DATA TO USE:
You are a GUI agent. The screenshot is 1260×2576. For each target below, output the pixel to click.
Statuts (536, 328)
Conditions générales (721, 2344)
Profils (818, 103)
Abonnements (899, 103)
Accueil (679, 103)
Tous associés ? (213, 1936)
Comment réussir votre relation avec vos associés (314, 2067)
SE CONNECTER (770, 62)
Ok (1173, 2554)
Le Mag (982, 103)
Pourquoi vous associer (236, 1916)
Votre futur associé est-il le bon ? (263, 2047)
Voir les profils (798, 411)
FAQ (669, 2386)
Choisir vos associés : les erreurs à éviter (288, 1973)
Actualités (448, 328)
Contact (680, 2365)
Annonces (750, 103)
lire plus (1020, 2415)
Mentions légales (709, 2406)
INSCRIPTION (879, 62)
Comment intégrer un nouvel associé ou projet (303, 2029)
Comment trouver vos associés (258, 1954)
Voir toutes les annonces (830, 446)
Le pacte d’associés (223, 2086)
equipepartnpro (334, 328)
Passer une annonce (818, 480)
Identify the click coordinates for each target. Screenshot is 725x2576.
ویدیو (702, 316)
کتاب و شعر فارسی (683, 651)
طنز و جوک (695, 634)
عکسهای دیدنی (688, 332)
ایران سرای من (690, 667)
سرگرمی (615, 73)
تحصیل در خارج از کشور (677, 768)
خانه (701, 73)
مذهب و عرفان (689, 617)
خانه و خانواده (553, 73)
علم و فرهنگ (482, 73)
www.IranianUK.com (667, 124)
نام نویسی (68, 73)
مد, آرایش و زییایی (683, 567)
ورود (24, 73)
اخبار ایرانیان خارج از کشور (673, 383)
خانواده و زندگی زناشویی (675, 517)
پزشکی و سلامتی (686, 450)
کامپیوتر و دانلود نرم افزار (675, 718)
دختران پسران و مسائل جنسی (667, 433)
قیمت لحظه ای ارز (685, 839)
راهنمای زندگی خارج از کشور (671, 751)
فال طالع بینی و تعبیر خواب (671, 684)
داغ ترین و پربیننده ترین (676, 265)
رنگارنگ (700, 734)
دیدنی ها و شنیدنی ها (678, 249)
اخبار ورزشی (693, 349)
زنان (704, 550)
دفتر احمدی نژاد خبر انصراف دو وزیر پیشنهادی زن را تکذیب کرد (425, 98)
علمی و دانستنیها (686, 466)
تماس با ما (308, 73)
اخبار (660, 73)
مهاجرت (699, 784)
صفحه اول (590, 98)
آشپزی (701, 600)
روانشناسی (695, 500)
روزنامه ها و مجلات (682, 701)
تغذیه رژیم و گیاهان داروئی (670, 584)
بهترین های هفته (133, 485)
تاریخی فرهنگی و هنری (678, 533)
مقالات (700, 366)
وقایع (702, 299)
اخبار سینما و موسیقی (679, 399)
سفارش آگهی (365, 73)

WHAT YOU ARE ASKED TO DO:
With nothing left out, return each entry exactly.

SOLUTION FOR THIS TASK:
You are a GUI agent. The screenshot is 1260×2576. For each target below, output the pixel to click.
Statuts (536, 328)
Conditions générales (721, 2344)
Profils (818, 103)
Abonnements (899, 103)
Accueil (679, 103)
Tous associés ? (213, 1936)
Comment réussir votre relation avec vos associés (314, 2067)
SE CONNECTER (770, 62)
Ok (1173, 2554)
Le Mag (982, 103)
Pourquoi vous associer (236, 1916)
Votre futur associé est-il le bon ? (263, 2047)
Voir les profils (798, 411)
FAQ (669, 2386)
Choisir vos associés : les erreurs à éviter (288, 1973)
Actualités (448, 328)
Contact (680, 2365)
Annonces (750, 103)
lire plus (1020, 2415)
Mentions légales (709, 2406)
INSCRIPTION (879, 62)
Comment intégrer un nouvel associé ou projet (303, 2029)
Comment trouver vos associés (258, 1954)
Voir toutes les annonces (830, 446)
Le pacte d’associés (223, 2086)
equipepartnpro (334, 328)
Passer une annonce (818, 480)
Identify the click coordinates for each target. Screenshot is 725x2576.
ویدیو (702, 316)
کتاب و شعر فارسی (683, 651)
طنز و جوک (695, 634)
عکسهای دیدنی (688, 332)
ایران سرای من (690, 667)
سرگرمی (615, 73)
تحصیل در خارج از کشور (677, 768)
خانه (701, 73)
مذهب و عرفان (689, 617)
خانه و خانواده (553, 73)
علم و فرهنگ (482, 73)
www.IranianUK.com (667, 124)
نام نویسی (68, 73)
مد, آرایش و زییایی (683, 567)
ورود (24, 73)
اخبار ایرانیان خارج از کشور (673, 383)
خانواده و زندگی زناشویی (675, 517)
پزشکی و سلامتی (686, 450)
کامپیوتر و دانلود نرم افزار (675, 718)
دختران پسران و مسائل جنسی (667, 433)
قیمت لحظه ای ارز (685, 839)
راهنمای زندگی خارج از کشور (671, 751)
فال طالع بینی و تعبیر خواب (671, 684)
داغ ترین و پربیننده ترین (676, 265)
رنگارنگ (700, 734)
دیدنی ها و شنیدنی ها (678, 249)
اخبار ورزشی (693, 349)
زنان (704, 550)
دفتر احمدی نژاد خبر انصراف دو وزیر پیشنهادی زن را تکذیب کرد (425, 98)
علمی و دانستنیها (686, 466)
تماس با ما (308, 73)
اخبار (660, 73)
مهاجرت (699, 784)
صفحه اول (590, 98)
آشپزی (701, 600)
روانشناسی (695, 500)
روزنامه ها و مجلات (682, 701)
تغذیه رژیم و گیاهان داروئی (670, 584)
بهترین های هفته (133, 485)
تاریخی فرهنگی و هنری (678, 533)
مقالات (700, 366)
وقایع (702, 299)
اخبار سینما و موسیقی (679, 399)
سفارش آگهی (365, 73)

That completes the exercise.